--- Data Enclosed Below ---

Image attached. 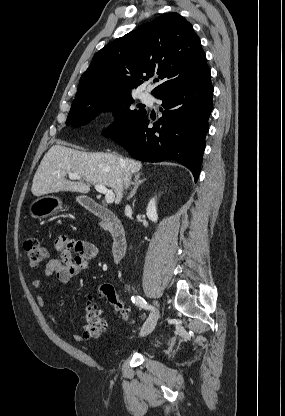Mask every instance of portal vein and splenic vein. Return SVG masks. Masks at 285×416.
Returning <instances> with one entry per match:
<instances>
[{"mask_svg": "<svg viewBox=\"0 0 285 416\" xmlns=\"http://www.w3.org/2000/svg\"><path fill=\"white\" fill-rule=\"evenodd\" d=\"M68 176L69 180H82V176H79V174H68ZM94 188L96 192H99V194H105L107 204H113L115 194L112 190H107L106 186H99V184H96Z\"/></svg>", "mask_w": 285, "mask_h": 416, "instance_id": "1", "label": "portal vein and splenic vein"}]
</instances>
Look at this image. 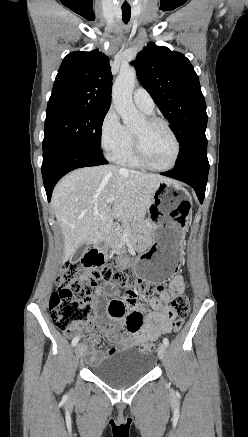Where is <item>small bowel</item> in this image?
Returning <instances> with one entry per match:
<instances>
[{
  "instance_id": "small-bowel-1",
  "label": "small bowel",
  "mask_w": 248,
  "mask_h": 437,
  "mask_svg": "<svg viewBox=\"0 0 248 437\" xmlns=\"http://www.w3.org/2000/svg\"><path fill=\"white\" fill-rule=\"evenodd\" d=\"M184 291V279L176 276L170 283L169 290L163 291L159 298L149 302L151 311L143 317L138 308L137 296L129 291L121 298V293L115 290V285L103 282L94 287L92 302L107 313L96 316L89 326L101 329L107 339L108 345L104 350H96L94 343L99 342V337L94 335L86 340L85 357L90 365H96L104 358L115 354L120 349L132 348L144 343L157 340L160 336L172 330V318L169 314L168 302L172 294ZM112 298L109 300V297ZM103 323H108L109 328L104 329ZM116 323H125L127 331L119 333ZM84 329L83 325H74L65 330L68 337L78 335ZM77 337V336H75Z\"/></svg>"
}]
</instances>
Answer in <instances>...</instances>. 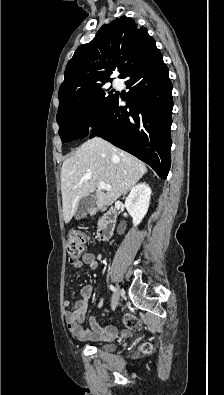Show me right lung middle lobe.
<instances>
[{"mask_svg": "<svg viewBox=\"0 0 224 395\" xmlns=\"http://www.w3.org/2000/svg\"><path fill=\"white\" fill-rule=\"evenodd\" d=\"M106 82L77 93L59 105L56 119L62 142L87 136L89 126L93 128L111 104L117 92L111 88L106 89Z\"/></svg>", "mask_w": 224, "mask_h": 395, "instance_id": "right-lung-middle-lobe-1", "label": "right lung middle lobe"}]
</instances>
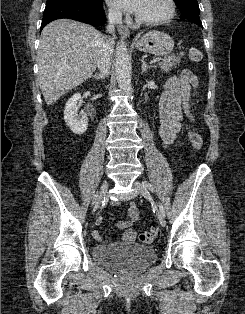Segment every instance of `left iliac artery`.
I'll return each instance as SVG.
<instances>
[{"label":"left iliac artery","mask_w":245,"mask_h":314,"mask_svg":"<svg viewBox=\"0 0 245 314\" xmlns=\"http://www.w3.org/2000/svg\"><path fill=\"white\" fill-rule=\"evenodd\" d=\"M142 184L145 188L149 189L151 192L155 191L154 187L148 181H143ZM159 210L163 214V216L165 217V210H164L162 205H159Z\"/></svg>","instance_id":"1"}]
</instances>
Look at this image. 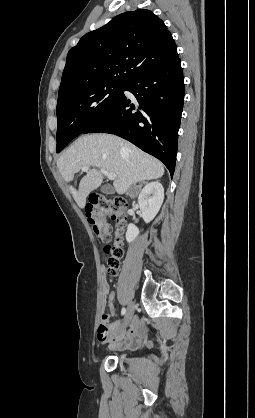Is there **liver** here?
Instances as JSON below:
<instances>
[{
    "label": "liver",
    "mask_w": 255,
    "mask_h": 418,
    "mask_svg": "<svg viewBox=\"0 0 255 418\" xmlns=\"http://www.w3.org/2000/svg\"><path fill=\"white\" fill-rule=\"evenodd\" d=\"M57 166L66 182L84 166L93 167L81 179L76 190L70 191L77 205L84 208L87 196L103 182L98 169L114 173V188L124 194L130 186L145 180L158 179L164 174L163 164L132 143L111 134H90L78 138L58 159Z\"/></svg>",
    "instance_id": "6515ba94"
}]
</instances>
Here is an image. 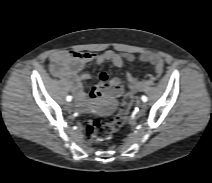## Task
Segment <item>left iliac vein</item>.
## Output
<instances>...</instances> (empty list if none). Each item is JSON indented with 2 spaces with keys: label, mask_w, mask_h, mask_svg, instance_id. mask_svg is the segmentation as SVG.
Listing matches in <instances>:
<instances>
[{
  "label": "left iliac vein",
  "mask_w": 212,
  "mask_h": 183,
  "mask_svg": "<svg viewBox=\"0 0 212 183\" xmlns=\"http://www.w3.org/2000/svg\"><path fill=\"white\" fill-rule=\"evenodd\" d=\"M140 109H141L142 111H145V110L147 109V104H146V103H142V104L140 105Z\"/></svg>",
  "instance_id": "4c4485c4"
}]
</instances>
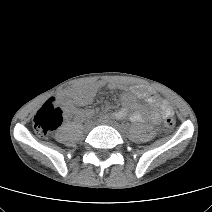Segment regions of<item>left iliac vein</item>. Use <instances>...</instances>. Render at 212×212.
I'll return each instance as SVG.
<instances>
[{
    "mask_svg": "<svg viewBox=\"0 0 212 212\" xmlns=\"http://www.w3.org/2000/svg\"><path fill=\"white\" fill-rule=\"evenodd\" d=\"M100 124H104V125H108L111 126L113 128H115L116 130H118L119 132H123V129L120 127V125L115 122V121H110V120H103L99 122Z\"/></svg>",
    "mask_w": 212,
    "mask_h": 212,
    "instance_id": "obj_1",
    "label": "left iliac vein"
}]
</instances>
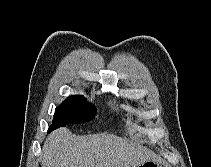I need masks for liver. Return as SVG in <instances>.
Returning a JSON list of instances; mask_svg holds the SVG:
<instances>
[{
	"mask_svg": "<svg viewBox=\"0 0 211 167\" xmlns=\"http://www.w3.org/2000/svg\"><path fill=\"white\" fill-rule=\"evenodd\" d=\"M43 167H137L149 154L109 134L76 136L68 129L51 133L42 149Z\"/></svg>",
	"mask_w": 211,
	"mask_h": 167,
	"instance_id": "liver-1",
	"label": "liver"
}]
</instances>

--- End of Enclosed Data ---

Problem to work on
Leave every picture out and copy precisely the lines from the one containing "I need masks" through the last line of the data above, both ends included.

Answer box
I need masks for liver. Return as SVG in <instances>.
Returning a JSON list of instances; mask_svg holds the SVG:
<instances>
[{
	"mask_svg": "<svg viewBox=\"0 0 211 167\" xmlns=\"http://www.w3.org/2000/svg\"><path fill=\"white\" fill-rule=\"evenodd\" d=\"M43 167H137L149 154L109 134L76 136L68 129L51 133L42 149Z\"/></svg>",
	"mask_w": 211,
	"mask_h": 167,
	"instance_id": "liver-1",
	"label": "liver"
}]
</instances>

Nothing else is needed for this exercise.